Il monitoraggio intensivo dello Xinjiang non è limitato solo agli uiguri, ma coinvolge anche chi lo visita. Un’inchiesta del Guardian di luglio ha dimostrato come ai visitatori che entrano nella regione dal limitrofo Kirghizistan venga preso il telefono all’arrivo per installare un’app che estrae ogni tipo di informazione, senza nessun avvertimento da parte delle autorità cinesi. Il numero di dati raccolti in modo illegale sarebbe impressionante, se si considera che 100 milioni di persone visitano lo Xinjiang ogni anno: il confine Irkeshtam è quello più a Ovest della Cina ed è usato tanto per scopi commerciali quanto dai turisti che percorrono la Via della Seta. Edin Omanović, esponente del gruppo Privacy International, ha definito la procedura “molto allarmante in uno Stato dove scaricare l’app o l’articolo sbagliato può portarti all’internamento nei campi di detenzione”. L’app di sorveglianza cercherebbe informazioni di svariato tipo, dal digiunare durante il Ramadan ad ascoltare musica della band giapponese Unholy Grave, in particolare la canzone “sovversiva” Taiwan: Another China. Nella maggior parte dei casi l’app verrebbe disinstallata prima di restituire gli smartphone ai proprietari, ma alcuni viaggiatori l’hanno trovata ancora al termine dei controlli alla frontiera.
L’eccellenza cinese nelle nuove tecnologie di sorveglianza è stata raggiunta sulla pelle degli uiguri, nel silenzio e nell’indifferenza del mondo occidentale. La vendita dei sistemi di riconoscimento facciale sviluppati da Pechino è ormai un affare globale, come nel caso della Megvii Technology, azienda leader nel settore che sta per fare il suo esordio nel mercato europeo e statunitense. Ovviamente i pretesti che i governi utilizzano per la diffusione di questi sistemi sui propri territori sono sempre basati su questioni di sicurezza e identificazione di possibili criminali. Il confine tra la protezione dei cittadini e la loro osservazione sistematica è però molto sottile, soprattutto per la “voracità” con cui le IA tendono a raccogliere i nostri dati: più lo fanno e più affinano le loro capacità di accumulare informazioni.
La diffusione di tecniche di riconoscimento facciale in Cina è utilizzata anche per monitorare attività banali come quanta carta igienica viene usata nei bagni pubblici. In occidente non si è ancora arrivati a questa degenerazione: ad esempio, in Gran Bretagna vengono utilizzate dalle forze di polizia durante grandi eventi come festival, raduni o eventi sportivi. La cantante Taylor Swift le ha utilizzate durante i suoi concerti per riconoscere potenziali stalker.
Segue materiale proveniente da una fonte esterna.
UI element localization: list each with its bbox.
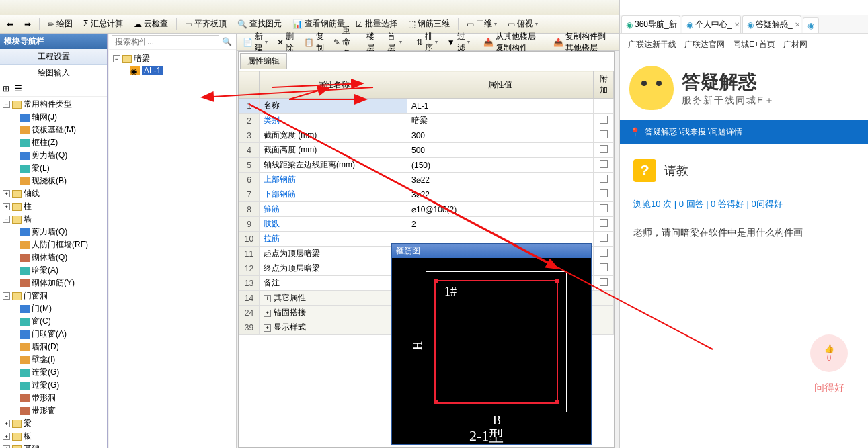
tree-node[interactable]: +梁	[1, 417, 106, 430]
like-label: 问得好	[810, 382, 848, 394]
tree-node[interactable]: +轴线	[1, 187, 106, 200]
component-toolbar: 📄 新建 ▾ ✕ 删除 📋 复制 ✎ 重命名 楼层 首层 ▾ ⇅ 排序 ▾ ▼ …	[237, 34, 619, 51]
browser-tabs: ◉360导航_新✕ ◉个人中心_✕ ◉答疑解惑_✕ ◉	[620, 15, 868, 34]
nav-link-0[interactable]: 广联达新干线	[628, 39, 676, 50]
left-tab-project[interactable]: 工程设置	[0, 49, 107, 65]
diagram-tag: 1#	[444, 285, 457, 299]
tree-node[interactable]: 连梁(G)	[1, 366, 106, 379]
tree-node[interactable]: 窗(C)	[1, 315, 106, 328]
tree-node[interactable]: 门(M)	[1, 302, 106, 315]
browser-hero: 答疑解惑 服务新干线同城E＋	[620, 56, 868, 120]
tree-node[interactable]: +基础	[1, 443, 106, 448]
tree-node[interactable]: 筏板基础(M)	[1, 124, 106, 136]
question-block: ? 请教 浏览10 次 | 0 回答 | 0 答得好 | 0问得好 老师，请问暗…	[620, 144, 868, 255]
question-title: 请教	[664, 163, 688, 179]
tree-node[interactable]: 暗梁(A)	[1, 264, 106, 277]
draw-btn[interactable]: ✏ 绘图	[44, 16, 77, 32]
right-browser-panel: ◉360导航_新✕ ◉个人中心_✕ ◉答疑解惑_✕ ◉ 广联达新干线 广联达官网…	[619, 0, 868, 448]
browser-nav: 广联达新干线 广联达官网 同城E+首页 广材网	[620, 34, 868, 56]
prop-row[interactable]: 6上部钢筋3⌀22	[239, 173, 614, 187]
prop-row[interactable]: 9肢数2	[239, 217, 614, 232]
tree-node[interactable]: +板	[1, 430, 106, 443]
hero-sub: 服务新干线同城E＋	[682, 95, 775, 107]
tree-node[interactable]: 剪力墙(Q)	[1, 226, 106, 238]
breadcrumb-text: 答疑解惑 \我来搜 \问题详情	[645, 126, 742, 138]
prop-row[interactable]: 7下部钢筋3⌀22	[239, 187, 614, 202]
tree-node[interactable]: +柱	[1, 200, 106, 213]
back-btn[interactable]: ⬅	[3, 17, 17, 31]
nav-link-1[interactable]: 广联达官网	[684, 39, 725, 50]
component-tree: −暗梁 ◉AL-1	[109, 50, 236, 79]
tree-node[interactable]: −门窗洞	[1, 289, 106, 302]
tree-icon[interactable]: ⊞	[3, 84, 12, 93]
prop-row[interactable]: 8箍筋⌀10@100(2)	[239, 202, 614, 217]
diagram-title: 箍筋图	[392, 244, 591, 258]
col-name: 属性名称	[260, 71, 407, 99]
left-nav-panel: 模块导航栏 工程设置 绘图输入 ⊞ ☰ −常用构件类型轴网(J)筏板基础(M)框…	[0, 34, 108, 448]
tree-node[interactable]: 框柱(Z)	[1, 136, 106, 149]
comp-item-al1[interactable]: ◉AL-1	[112, 65, 233, 76]
diagram-type: 2-1型	[469, 426, 504, 446]
browser-tab-0[interactable]: ◉360导航_新✕	[621, 15, 680, 33]
stirrup-diagram-window: 箍筋图 1# H B 2-1型	[391, 243, 592, 445]
axis-h: H	[411, 341, 425, 350]
prop-row[interactable]: 3截面宽度 (mm)300	[239, 128, 614, 143]
prop-row[interactable]: 5轴线距梁左边线距离(mm)(150)	[239, 158, 614, 173]
tree-node[interactable]: 梁(L)	[1, 162, 106, 175]
diagram-canvas: 1# H B 2-1型	[392, 258, 591, 445]
left-tree: −常用构件类型轴网(J)筏板基础(M)框柱(Z)剪力墙(Q)梁(L)现浇板(B)…	[0, 97, 107, 448]
tree-node[interactable]: −常用构件类型	[1, 98, 106, 111]
like-count: 0	[827, 353, 832, 363]
tree-node[interactable]: 壁龛(I)	[1, 353, 106, 366]
tree-node[interactable]: 门联窗(A)	[1, 328, 106, 341]
col-val: 属性值	[407, 71, 594, 99]
mascot-icon	[629, 66, 674, 110]
nav-link-2[interactable]: 同城E+首页	[733, 39, 775, 50]
pin-icon: 📍	[629, 127, 641, 138]
align-top-btn[interactable]: ▭ 平齐板顶	[181, 16, 231, 32]
question-stats: 浏览10 次 | 0 回答 | 0 答得好 | 0问得好	[633, 198, 855, 210]
like-button[interactable]: 👍 0	[810, 334, 848, 372]
question-body: 老师，请问暗梁在软件中是用什么构件画	[633, 225, 855, 240]
thumbs-up-icon: 👍	[824, 344, 834, 353]
list-icon[interactable]: ☰	[15, 84, 24, 93]
nav-link-3[interactable]: 广材网	[783, 39, 807, 50]
search-input[interactable]	[112, 35, 219, 48]
tree-node[interactable]: −墙	[1, 213, 106, 226]
left-nav-title: 模块导航栏	[0, 34, 107, 49]
prop-row[interactable]: 1名称AL-1	[239, 99, 614, 114]
like-block: 👍 0 问得好	[810, 334, 848, 394]
fwd-btn[interactable]: ➡	[20, 17, 35, 31]
tree-node[interactable]: 现浇板(B)	[1, 175, 106, 187]
tree-node[interactable]: 砌体加筋(Y)	[1, 277, 106, 289]
browser-tab-2[interactable]: ◉答疑解惑_✕	[742, 15, 801, 33]
col-chk: 附加	[594, 71, 614, 99]
component-search: 🔍	[109, 34, 236, 50]
question-mark-icon: ?	[633, 159, 656, 182]
comp-root[interactable]: −暗梁	[112, 52, 233, 65]
close-icon[interactable]: ✕	[734, 21, 740, 28]
tree-node[interactable]: 墙洞(D)	[1, 341, 106, 353]
col-num	[239, 71, 260, 99]
left-tab-draw[interactable]: 绘图输入	[0, 65, 107, 81]
search-icon[interactable]: 🔍	[219, 37, 235, 46]
cloud-check-btn[interactable]: ☁ 云检查	[130, 16, 172, 32]
tree-node[interactable]: 剪力墙(Q)	[1, 149, 106, 162]
browser-tab-1[interactable]: ◉个人中心_✕	[682, 15, 741, 33]
component-panel: 🔍 −暗梁 ◉AL-1	[109, 34, 237, 448]
prop-row[interactable]: 4截面高度 (mm)500	[239, 143, 614, 158]
tree-node[interactable]: 轴网(J)	[1, 111, 106, 124]
close-icon[interactable]: ✕	[795, 21, 800, 28]
tree-node[interactable]: 带形窗	[1, 404, 106, 417]
prop-row[interactable]: 2类别暗梁	[239, 114, 614, 128]
close-icon[interactable]: ✕	[679, 21, 680, 28]
tree-node[interactable]: 过梁(G)	[1, 379, 106, 392]
property-tab[interactable]: 属性编辑	[240, 53, 287, 69]
tree-node[interactable]: 人防门框墙(RF)	[1, 238, 106, 251]
tree-node[interactable]: 带形洞	[1, 392, 106, 404]
tree-node[interactable]: 砌体墙(Q)	[1, 251, 106, 264]
browser-tab-3[interactable]: ◉	[803, 17, 819, 33]
hero-title: 答疑解惑	[682, 69, 775, 95]
sum-btn[interactable]: Σ 汇总计算	[79, 16, 127, 32]
browser-breadcrumb: 📍 答疑解惑 \我来搜 \问题详情	[620, 120, 868, 144]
Nonostante il suo potenziale positivo, per l’avvocata per i diritti umani Martha Spurrier il riconoscimento facciale è una delle più grandi minacce alla libertà individuale, sia per l’intimità delle informazioni che vengono raccolte dallo Stato senza il consenso e la conoscenza del cittadino sia perché non si è a conoscenza di cosa venga fatto con queste informazioni. Anche se al momento la tecnologia fa ancora molti errori, in 9 casi su 10 secondo i dati forniti dalla polizia britannica, le IA stanno migliorando a ritmi sorprendenti: più sbagliano e più imparano, analizzando con sempre maggior precisione le nostre attività.
Le persecuzioni degli uiguri sono la dimostrazione di cosa può fare un regime illiberale dotandosi di simili tecnologie di sorveglianza. La velocità nel loro sviluppo rende ancora più urgente una riflessione nelle democrazie occidentali sulla necessità di dotarsi di leggi che definiscano in modo chiaro il confine tra sicurezza dei cittadini e la loro libertà.